As of Q4 2022, DZXL is the 4th most-listened to AM radio station in Mega Manila, based on a survey commissioned by Kantar Media Philippines and Kapisanan ng mga Brodkaster ng Pilipinas.

==History==
The current iteration of DZXL can be traced back to 1963 when DZHP was launched by the RMN-IBC-Philippines Herald tri-media organization when the Canoys made its first station to be launched outside of Mindanao. With the help of Andrés Soriano Jr., DZHP began its broadcast at 11:30am on October 19, 1963 at 1130 kilocycles with then-President Diosdado Macapagal welcoming listeners. Dubbed as "The Sound of the City", DZHP was the home to prominent radio personalities including Jose Mari Velez and Harry Gasser.
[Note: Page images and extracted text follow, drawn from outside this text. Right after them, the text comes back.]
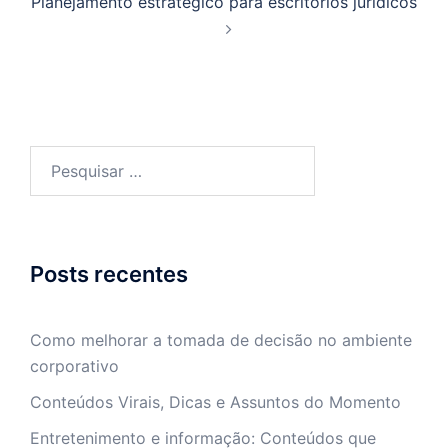
Planejamento estratégico para escritórios jurídicos
Pesquisar
por:
Posts recentes
Como melhorar a tomada de decisão no ambiente
corporativo
Conteúdos Virais, Dicas e Assuntos do Momento
Entretenimento e informação: Conteúdos que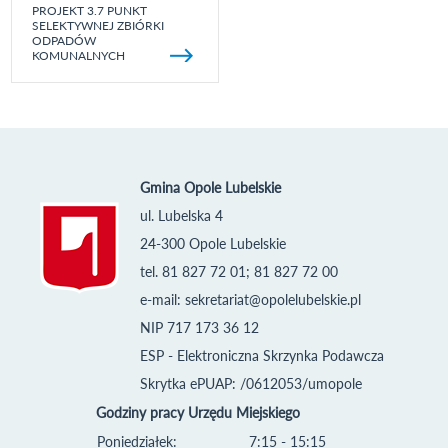
PROJEKT 3.7 PUNKT
SELEKTYWNEJ ZBIÓRKI
ODPADÓW
KOMUNALNYCH
Gmina Opole Lubelskie
ul. Lubelska 4
24-300 Opole Lubelskie
tel. 81 827 72 01; 81 827 72 00
e-mail:
sekretariat@opolelubelskie.pl
NIP 717 173 36 12
ESP - Elektroniczna Skrzynka Podawcza
Skrytka ePUAP: /0612053/umopole
Godziny pracy Urzędu Miejskiego
Poniedziałek:
7:15 - 15:15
In 1975, DZHP changed its call sign to DWXL. In 1978, the station moved to its present frequency at 558 KHz due to the switch of the Philippine AM bandplans from the NARBA-mandated 10 kHz spacing to the 9 kHz rule implemented by the Geneva Frequency Plan of 1975. A year after EDSA People Power Revolution, the station changed again its call sign to DZXL.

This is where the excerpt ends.